DATA TO PROCESS:
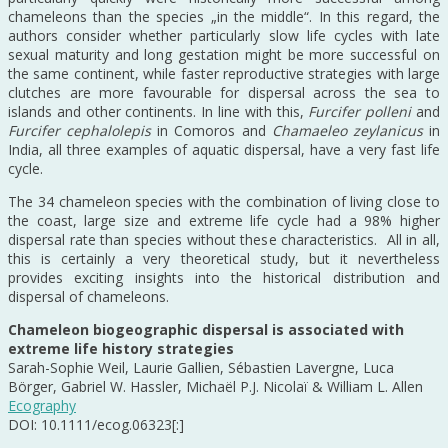
chameleons than the species „in the middle“. In this regard, the
authors consider whether particularly slow life cycles with late
sexual maturity and long gestation might be more successful on
the same continent, while faster reproductive strategies with large
clutches are more favourable for dispersal across the sea to
islands and other continents. In line with this,
Furcifer polleni
and
Furcifer cephalolepis
in Comoros and
Chamaeleo zeylanicus
in
India, all three examples of aquatic dispersal, have a very fast life
cycle.
The 34 chameleon species with the combination of living close to
the coast, large size and extreme life cycle had a 98% higher
dispersal rate than species without these characteristics. All in all,
this is certainly a very theoretical study, but it nevertheless
provides exciting insights into the historical distribution and
dispersal of chameleons.
Chameleon biogeographic dispersal is associated with
extreme life history strategies
Sarah-Sophie Weil, Laurie Gallien, Sébastien Lavergne, Luca
Börger, Gabriel W. Hassler, Michaël P.J. Nicolaï & William L. Allen
Ecography
DOI: 10.1111/ecog.06323[:]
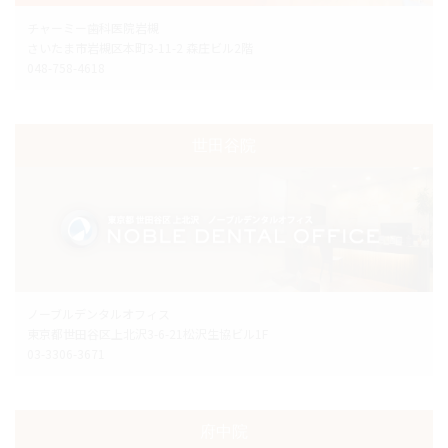
チャーミー歯科医院岩槻
さいたま市岩槻区本町3-11-2 森庄ビル2階
048-758-4618
世田谷院
ノーブルデンタルオフィス
東京都世田谷区上北沢3-6-21松沢生協ビル1F
03-3306-3671
府中院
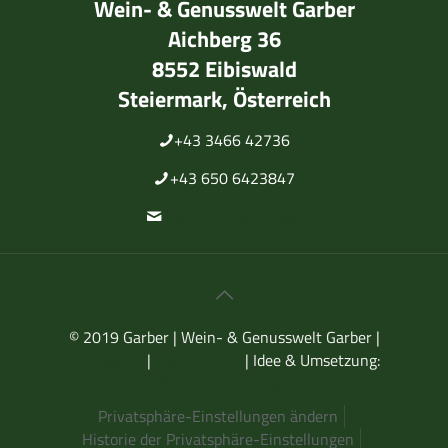
Wein- & Genusswelt Garber
Aichberg 36
8552 Eibiswald
Steiermark, Österreich
+43 3466 42736
+43 650 6423847
Nachricht schreiben
© 2019 Garber | Wein- & Genusswelt Garber |
Impressum
|
Datenschutz
| Idee & Umsetzung:
netWERKER Mediahaus OG
Privatsphäre-Einstellungen ändern
Historie der Privatsphäre-Einstellungen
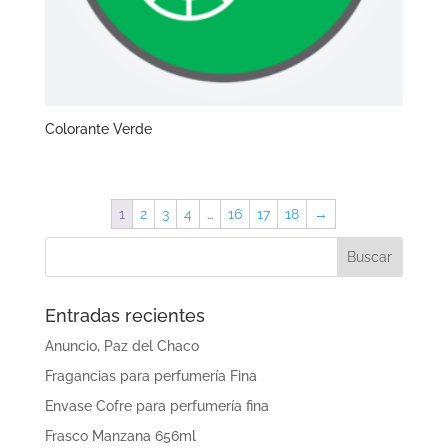
Colorante Verde
1
2
3
4
…
16
17
18
→
Entradas recientes
Anuncio, Paz del Chaco
Fragancias para perfumería Fina
Envase Cofre para perfumería fina
Frasco Manzana 656ml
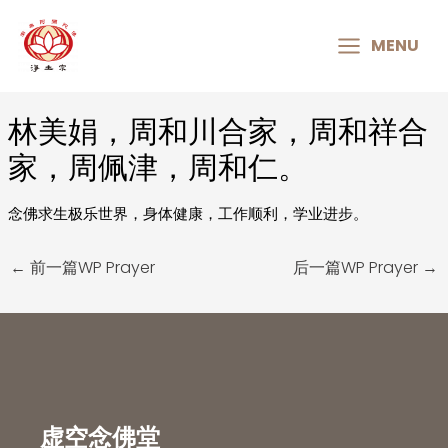
MAIN
MENU
MENU
林美娟，周和川合家，周和祥合
Post
navigation
家，周佩津，周和仁。
念佛求生极乐世界，身体健康，工作顺利，学业进步。
←
前一篇WP Prayer
后一篇WP Prayer
→
虚空念佛堂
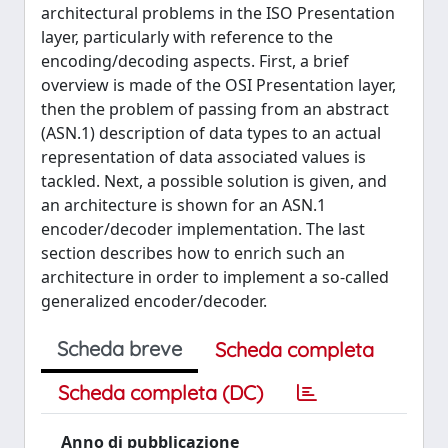
architectural problems in the ISO Presentation
layer, particularly with reference to the
encoding/decoding aspects. First, a brief
overview is made of the OSI Presentation layer,
then the problem of passing from an abstract
(ASN.1) description of data types to an actual
representation of data associated values is
tackled. Next, a possible solution is given, and
an architecture is shown for an ASN.1
encoder/decoder implementation. The last
section describes how to enrich such an
architecture in order to implement a so-called
generalized encoder/decoder.
Scheda breve
Scheda completa
Scheda completa (DC)
Anno di pubblicazione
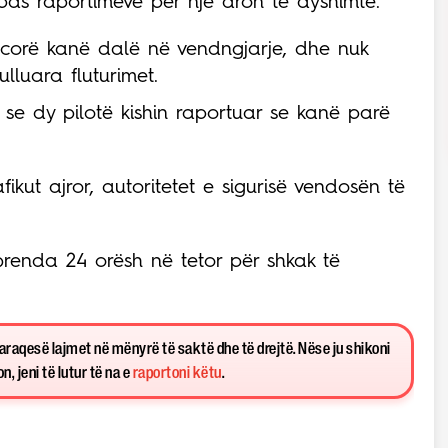
 pas raportimeve për një dron të dyshimtë.
icorë kanë dalë në vendngjarje, dhe nuk
lluara fluturimet.
 se dy pilotë kishin raportuar se kanë parë
fikut ajror, autoritetet e sigurisë vendosën të
brenda 24 orësh në tetor për shkak të
paraqesë lajmet në mënyrë të saktë dhe të drejtë. Nëse ju shikoni
, jeni të lutur të na e
raportoni këtu
.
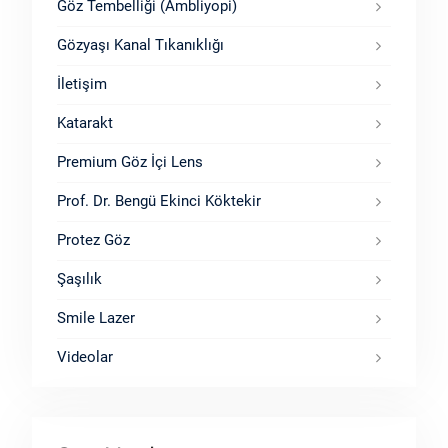
Göz Tembelliği (Ambliyopi)
Gözyaşı Kanal Tıkanıklığı
İletişim
Katarakt
Premium Göz İçi Lens
Prof. Dr. Bengü Ekinci Köktekir
Protez Göz
Şaşılık
Smile Lazer
Videolar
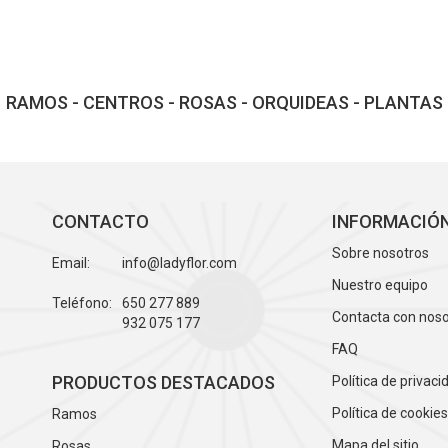
RAMOS - CENTROS - ROSAS - ORQUIDEAS - PLANTAS
CONTACTO
INFORMACIÓ
Sobre nosotros
Email:
info@ladyflor.com
Nuestro equipo
Teléfono:
650 277 889
Contacta con nos
932 075 177
FAQ
PRODUCTOS DESTACADOS
Política de privaci
Política de cookie
Ramos
Mapa del sitio
Rosas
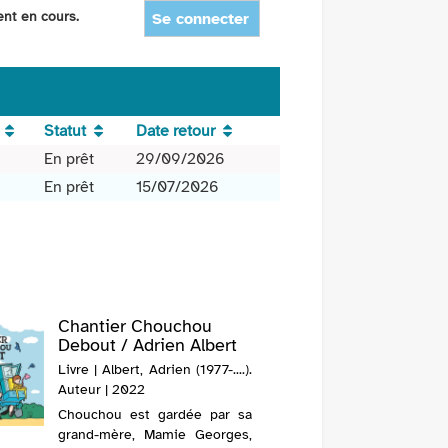
ent en cours.
Se connecter
Statut
Date retour
En prêt
29/09/2026
En prêt
15/07/2026
Chantier Chouchou
Mon to
Debout / Adrien Albert
Girel
Livre | Albert, Adrien (1977-....).
Livre 
Auteur | 2022
(1970-....
Chouchou est gardée par sa
Deux enf
grand-mère, Mamie Georges,
les mai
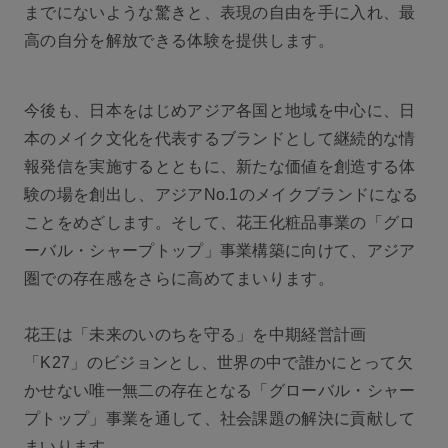
までにないような驚きと、表現の自由を手に入れ、最
高の自分を解放できる体験を提供します。
今後も、日本をはじめアジア各国と地域を中心に、日
本のメイク文化を代表するブランドとして継続的な情
報発信を実施するとともに、新たな価値を創造する体
験の場を創出し、アジアNo.1のメイクブランドになる
ことをめざします。そして、花王化粧品事業の「グロ
ーバル・シャープトップ」事業構築に向けて、アジア
圏での存在感をさらに高めてまいります。
花王は「未来のいのちを守る」を中期経営計画
「K27」のビジョンとし、世界の中で誰かにとって欠
かせない唯一無二の存在となる「グローバル・シャー
プトップ」事業を通して、社会課題の解決に貢献して
まいります。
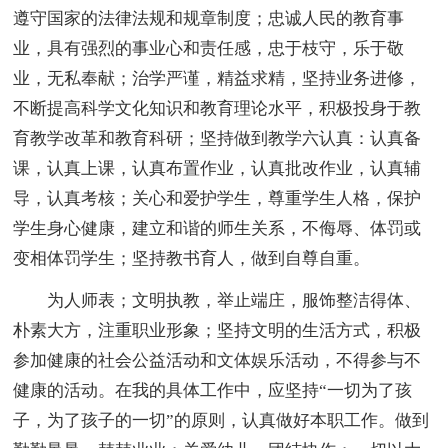
遵守国家的法律法规和规章制度；忠诚人民的教育事
业，具有强烈的事业心和责任感，忠于枝守，乐于敬
业，无私奉献；治学严谨，精益求精，坚持业务进修，
不断提高科学文化知识和教育理论水平，积极投身于教
育教学改革和教育科研；坚持做到教学六认真：认真备
课，认真上课，认真布置作业，认真批改作业，认真辅
导，认真考核；关心和爱护学生，尊重学生人格，保护
学生身心健康，建立和谐的师生关系，不侮辱、体罚或
变相体罚学生；坚持教书育人，做到自尊自重。
为人师表；文明执教，举止端庄，服饰整洁得体、
朴素大方，注重职业形象；坚持文明的生活方式，积极
参加健康的社会公益活动和文体娱乐活动，不得参与不
健康的活动。在我的具体工作中，应坚持“一切为了孩
子，为了孩子的一切”的原则，认真做好本职工作。做到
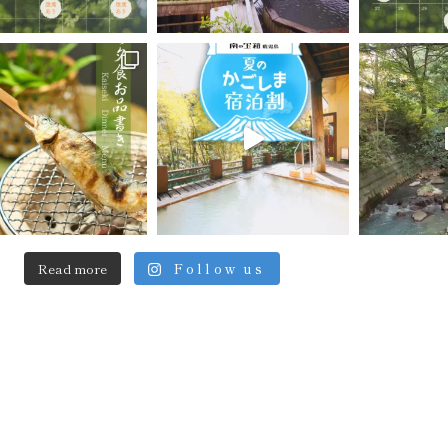
Read more
Follow us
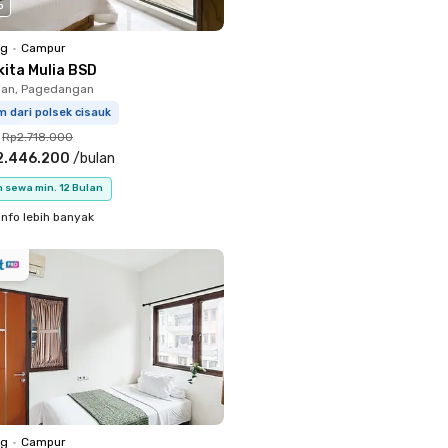
o
ng
•
Campur
kita Mulia BSD
an, Pagedangan
m dari polsek cisauk
Rp2.718.000
2.446.200
/
bulan
 sewa min. 12 Bulan
info lebih banyak
ng
•
Campur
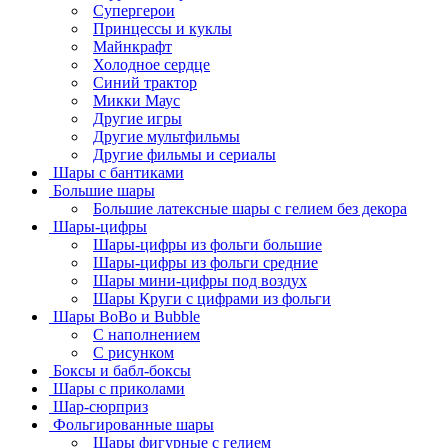
Супергерои
Принцессы и куклы
Майнкрафт
Холодное сердце
Синий трактор
Микки Маус
Другие игры
Другие мультфильмы
Другие фильмы и сериалы
Шары с бантиками
Большие шары
Большие латексные шары с гелием без декора
Шары-цифры
Шары-цифры из фольги большие
Шары-цифры из фольги средние
Шары мини-цифры под воздух
Шары Круги с цифрами из фольги
Шары BoBo и Bubble
С наполнением
С рисунком
Боксы и бабл-боксы
Шары с приколами
Шар-сюрприз
Фольгированные шары
Шары фигурные с гелием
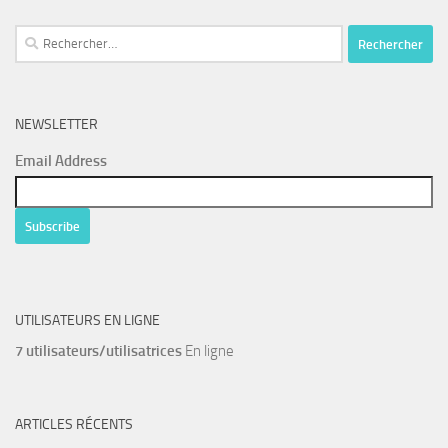
Rechercher :
NEWSLETTER
Email Address
UTILISATEURS EN LIGNE
7 utilisateurs/utilisatrices
En ligne
ARTICLES RÉCENTS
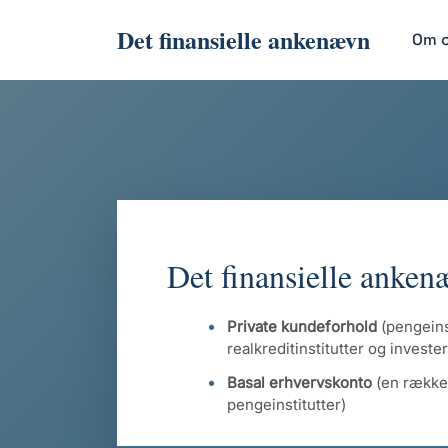
Det finansielle ankenævn
Om 
Det finansielle anken
Private kundeforhold
(pengeinst
realkreditinstitutter og invest
Basal erhvervskonto
(en række
pengeinstitutter)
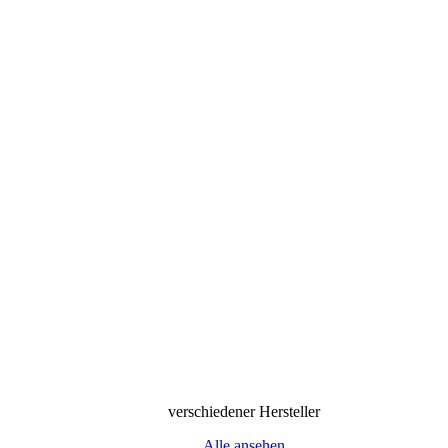
verschiedener Hersteller
Alle ansehen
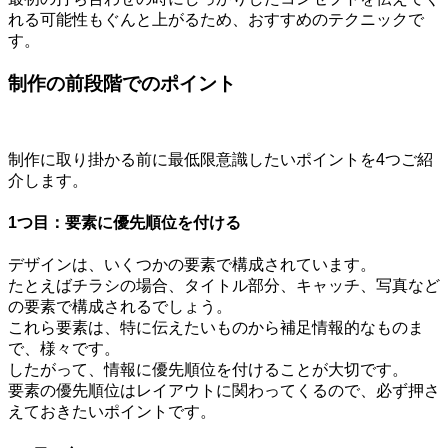
れる可能性もぐんと上がるため、おすすめのテクニックで
す。
制作の前段階でのポイント
制作に取り掛かる前に最低限意識したいポイントを4つご紹
介します。
1つ目：要素に優先順位を付ける
デザインは、いくつかの要素で構成されています。
たとえばチラシの場合、タイトル部分、キャッチ、写真など
の要素で構成されるでしょう。
これら要素は、特に伝えたいものから補足情報的なものま
で、様々です。
したがって、情報に優先順位を付けることが大切です。
要素の優先順位はレイアウトに関わってくるので、必ず押さ
えておきたいポイントです。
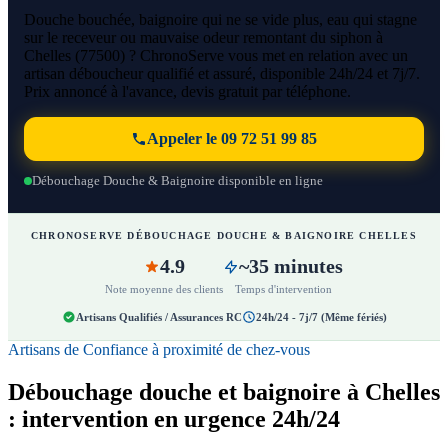
Douche bouchée, baignoire qui ne se vide plus, eau qui stagne
sur le receveur ou mauvaise odeur remontant du siphon à
Chelles (77500) ? ChronoServe vous met en relation avec un
artisan déboucheur qualifié et assuré, disponible 24h/24 et 7j/7.
Prix annoncé à l'avance, devis gratuit par téléphone.
Appeler le 09 72 51 99 85
Débouchage Douche & Baignoire disponible en ligne
CHRONOSERVE DÉBOUCHAGE DOUCHE & BAIGNOIRE CHELLES
4.9
~35 minutes
Note moyenne des clients
Temps d'intervention
Artisans Qualifiés / Assurances RC
24h/24 - 7j/7 (Même fériés)
Artisans de Confiance à proximité de chez-vous
Débouchage douche et baignoire à Chelles
: intervention en urgence 24h/24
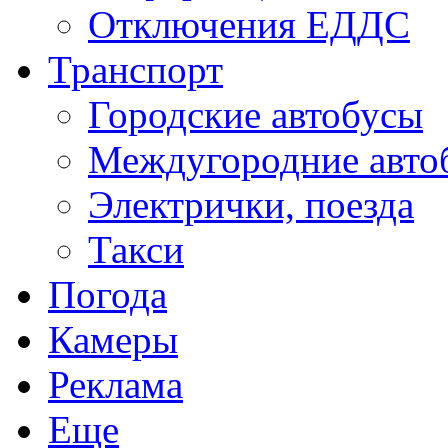
Отключения ЕДДС
Транспорт
Городские автобусы
Междугородние авто
Электрички, поезда
Такси
Погода
Камеры
Реклама
Еще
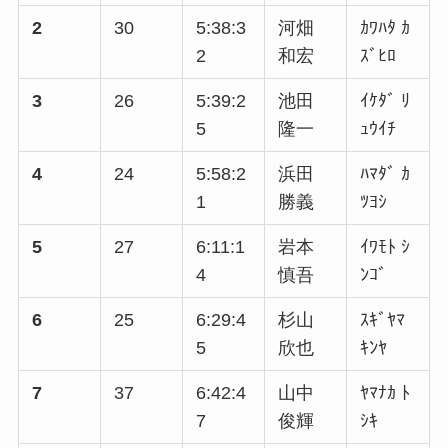
2
30
5:38:3
河畑
ｶﾜﾊﾀ ｶ
2
和宏
ｽﾞﾋﾛ
3
26
5:39:2
池田
ｲｹﾀﾞ ﾘ
5
隆一
ｭｳｲﾁ
4
24
5:58:2
浜田
ﾊﾏﾀﾞ ｶ
1
勝義
ﾂﾖｼ
5
27
6:11:1
岩本
ｲﾜﾓﾄ ｼ
4
慎吾
ﾝｺﾞ
6
25
6:29:4
杉山
ｽｷﾞﾔﾏ
5
欣也
ｷﾝﾔ
7
37
6:42:4
山中
ﾔﾏﾅｶ ﾄ
7
俊輝
ｼｷ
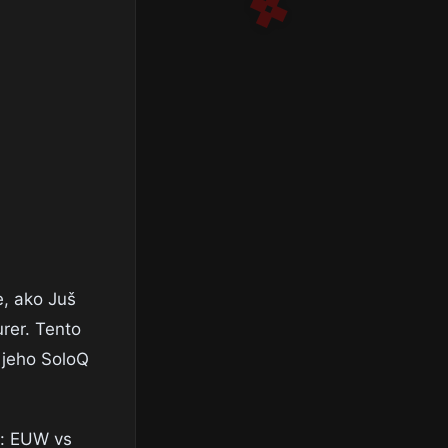
e, ako Juš
rer. Tento
 jeho SoloQ
y: EUW vs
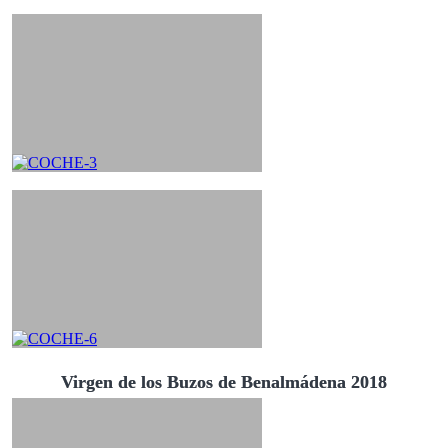
Virgen de los Buzos de Benalmádena 2018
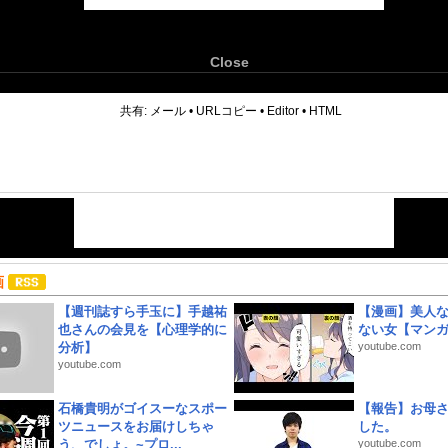
Close
6
共有:
メール
•
URLコピー
•
Editor
•
HTML
画
【週刊誌すら手玉に】手越祐
【漫画】美人
也さんの会見を【心理学的に
ない女【マン
分析】
youtube.com
youtube.com
石橋貴明がゴイスーなスポー
【報告】お母
ツニュースをお届けしちゃ
した。
う、でしょ。~プロ...
youtube.com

PROMPT: Check each line of the records above for "Artisans", and copy those that have it.

WORKED SOLUTION:
Artisans Qualifiés / Assurances RC
Artisans de Confiance à proximité de chez-vous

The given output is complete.